▶ What this task involves: Each line below from the "Rilkestrasse 1" line through the "ą o zachowanie ciszy. Dla wielu osób" line, those two included, must be restated word for word; the pictures must not be.

▶ Data records:
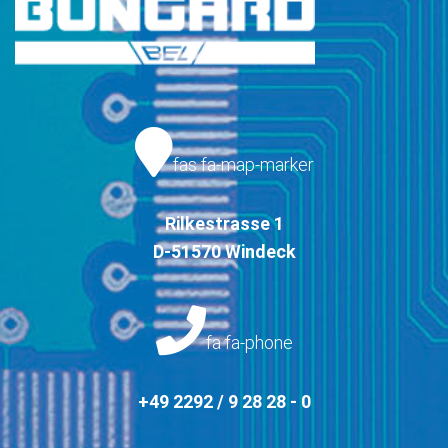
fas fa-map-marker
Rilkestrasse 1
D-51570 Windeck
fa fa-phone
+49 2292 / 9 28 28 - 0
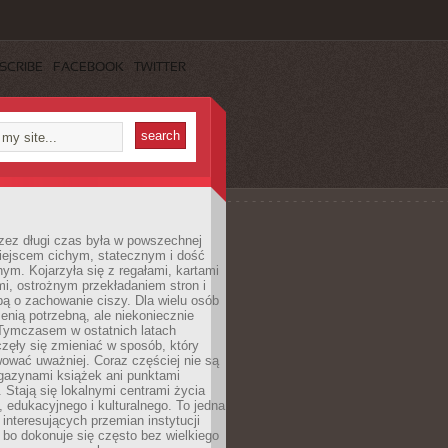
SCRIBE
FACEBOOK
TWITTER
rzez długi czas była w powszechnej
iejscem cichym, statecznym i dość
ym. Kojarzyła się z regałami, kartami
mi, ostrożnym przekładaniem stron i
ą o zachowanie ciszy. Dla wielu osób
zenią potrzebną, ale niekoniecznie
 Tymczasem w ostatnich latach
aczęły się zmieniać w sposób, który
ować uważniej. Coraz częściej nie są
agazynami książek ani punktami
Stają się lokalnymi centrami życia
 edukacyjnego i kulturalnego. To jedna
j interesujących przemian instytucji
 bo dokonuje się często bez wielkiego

▶ Task answer:
Rilkestrasse 1
D-51570 Windeck
fa fa-phone
+49 2292 / 9 28 28 - 0
SCRIBE
FACEBOOK
TWITTER
rzez długi czas była w powszechnej
iejscem cichym, statecznym i dość
ym. Kojarzyła się z regałami, kartami
mi, ostrożnym przekładaniem stron i
ą o zachowanie ciszy. Dla wielu osób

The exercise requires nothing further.